**Provided data:**
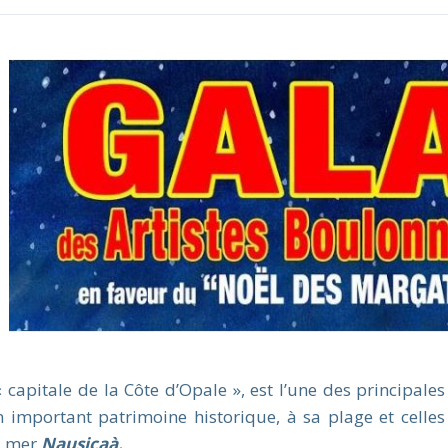
apitale de la Côte d’Opale », est l’une des principales
 important patrimoine historique, à sa plage et celles
la mer
Nausicaà.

**Description of the task:** Images are to be left out; everything else in the material must be written out exactly.

**Response area:**
apitale de la Côte d’Opale », est l’une des principales
 important patrimoine historique, à sa plage et celles
la mer
Nausicaà.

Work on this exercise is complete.